Un tema tabú, un fuerte estigma
En total, el bombardeo de Hiroshima y luego de Nagasaki tres días más tarde les costó la vida a 214.000 personas, la gran mayoría de ellas civiles. Siete décadas después, Keiko Ogura, ahora de 83 años, todavía recuerda el olor del “humo negro que cubrió la ciudad durante mucho tiempo, con todos los restos por quemar y las piras funerarias erigidas por todas partes. En tan sólo dos días, en la pequeña plaza al lado de nuestra casa, mi padre y los vecinos se despidieron de 700 personas del barrio que habían muerto por la bomba atómica”.
Keiko también vio morir a muchos de sus parientes, incluyendo a su hermano mayor, al que quería tanto. Pero ella se salvó. “¿Por qué no morí ese día? ¿Y por qué no pude salvar a nadie? Estas dos preguntas me atormentan”, dice la octogenaria. Sintió durante mucho tiempo “un inmenso sentimiento de culpa” por haber sobrevivido a la bomba.
Hablar de ello, poner palabras a sus sentimientos ciertamente la habría ayudado. Pero eso no fue posible. “En primer lugar, durante la ocupación estadounidense, las víctimas de los bombardeos atómicos fueron silenciadas por la censura militar: era realmente el tema tabú por excelencia. Luego, cuando la ocupación terminó, muchos de los sobrevivientes prefirieron callarse: hablar era arriesgarse a ser estigmatizados”.

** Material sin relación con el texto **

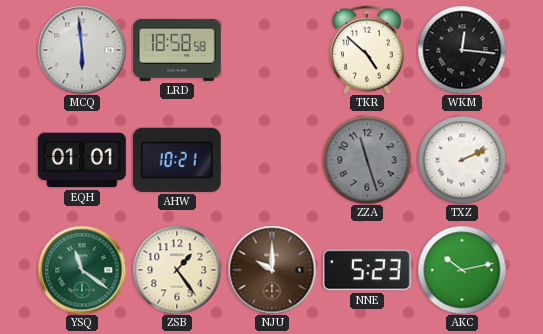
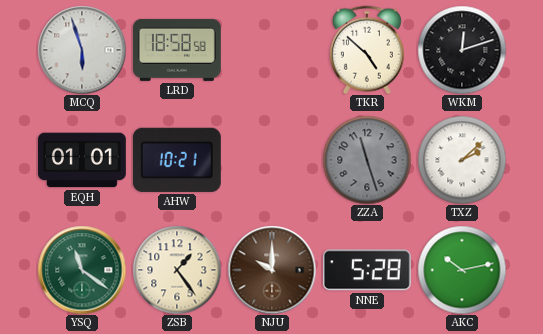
MCQ: 5:59 -> 5:57
WKM: 12:16 -> 12:12
TXZ: 2:11 -> 2:08
NNE: 5:23 -> 5:28
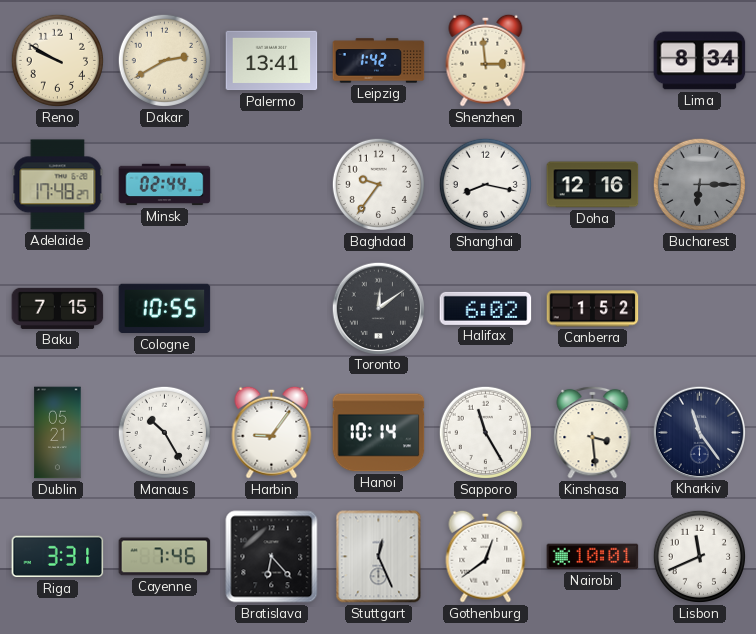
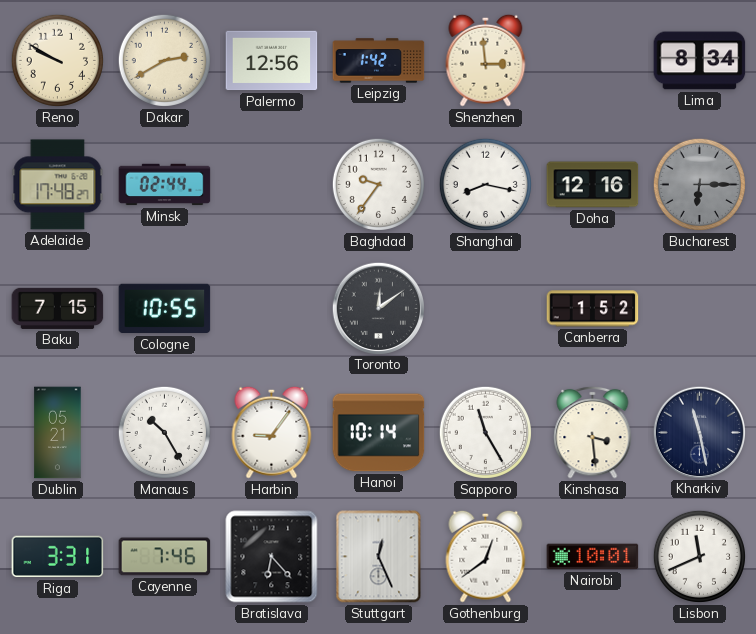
Palermo: 13:41 -> 12:56
Halifax: 6:02 -> none
Kharkiv: 11:24 -> 11:28
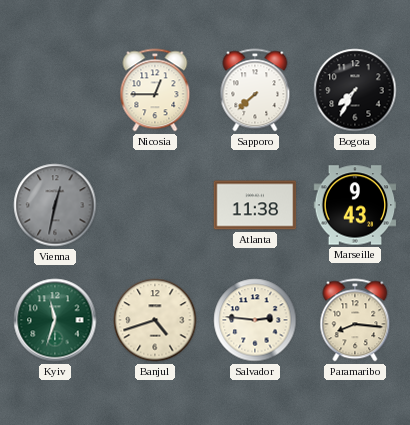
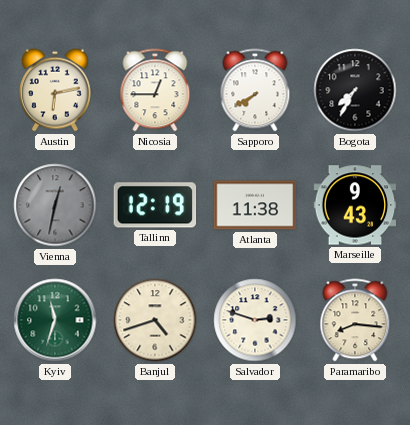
Austin: none -> 6:13
Sapporo: 7:38 -> 7:40
Tallinn: none -> 12:19
Salvador: 2:46 -> 2:48
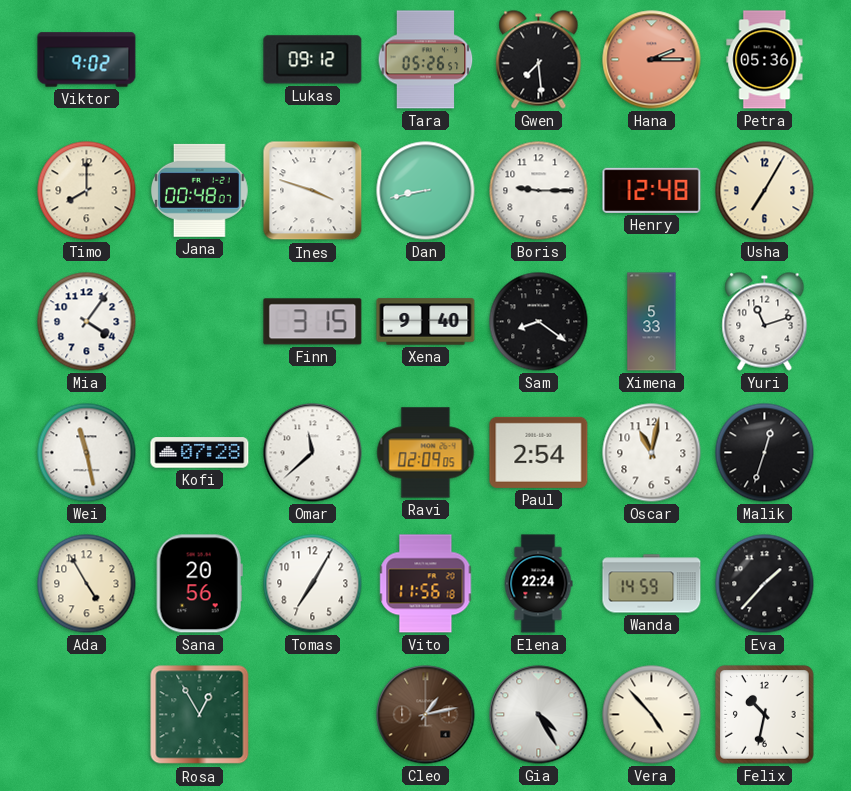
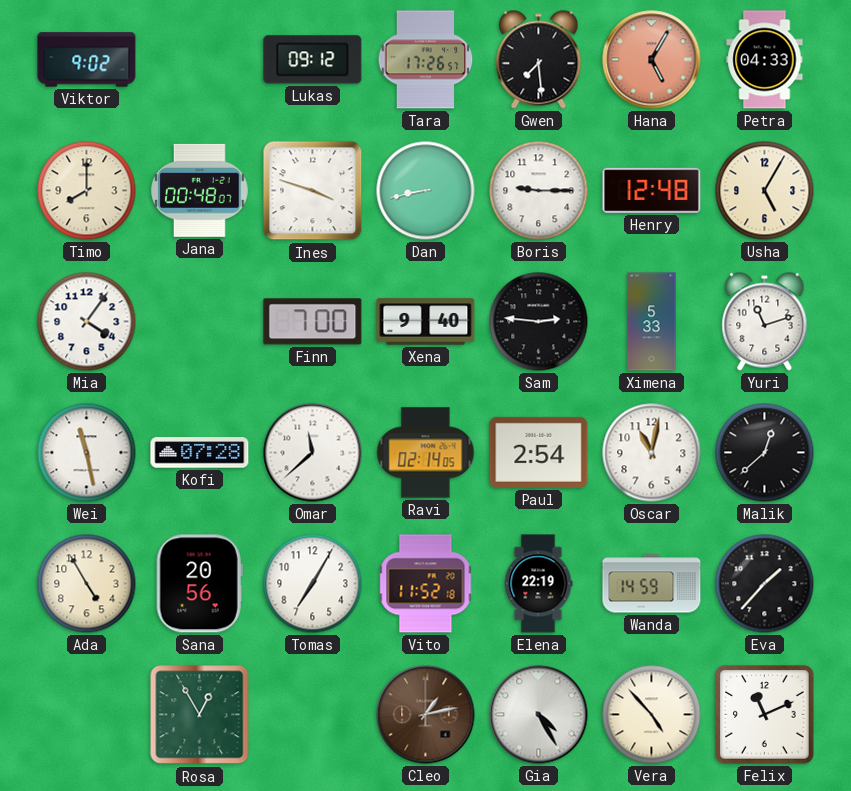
Tara: 05:26 -> 17:26
Hana: 2:15 -> 5:05
Petra: 05:36 -> 04:33
Usha: 7:05 -> 5:05
Finn: 3:15 -> 7:00
Sam: 8:21 -> 2:46
Ravi: 02:09 -> 02:14
Malik: 12:33 -> 12:38
Vito: 11:56 -> 11:52
Elena: 22:24 -> 22:19
Felix: 10:32 -> 11:11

Porque la mayoría de los “hibakushas” –como se llama a los sobrevivientes de los bombardeos atómicos en japonés– fueron acusados de dramatizar su estado de salud para poder beneficiarse de la ayuda estatal. También se decía que eran incapaces de dar a luz a niños sanos. Su descendencia sufriría inevitablemente las secuelas de su irradiación: malformaciones, riesgo de cánceres, etc. Como resultado, muchos sobrevivientes del bombardeo nunca lograron casarse.
“Una fuente de preocupación constante”
Sin embargo, Keiko Ogura logró hacerlo y tuvo dos hijos, que más tarde la convirtieron en abuela. Pero “durante todo mi embarazo, me consumía la ansiedad”, recuerda. “¿Mis hijos iban a nacer normales? ¿No iban a terminar con cáncer o leucemia… por mi culpa? Quiero decir, ¿a causa de mis radiaciones atómicas, en agosto del 45? Hasta el día de hoy, es una fuente de preocupación constante para mí, en relación con mis nietos”.
Para Keiko Ogura, eso es precisamente lo que hace que las armas nucleares sean “éticamente inaceptables”. Porque repercuten no sólo en la salud de quienes han sido víctimas de ellas, sino también, potencialmente, en la salud de todos sus descendientes. “Es una carga que condena a generaciones enteras a la angustia”, resume la anciana.
El hecho de que, 75 años después, estas armas aún no hayan sido prohibidas en todo el mundo la “aterroriza” y “desespera”. El propio Japón, debido a que vive bajo la protección del paraguas nuclear de su poderoso aliado norteamericano, se niega a firmar el tratado de la ONU de 2017 para la prohibición global de las armas atómicas. “Me enoja muchísimo”, reacciona Keiko Ogura.
Las encuestas muestran que seis de cada diez japoneses quieren que Tokio ratifique el tratado. Pero sólo el 5% de los sobrevivientes de Hiroshima y Nagasaki creen que las armas nucleares serán prohibidas antes de que fallezcan.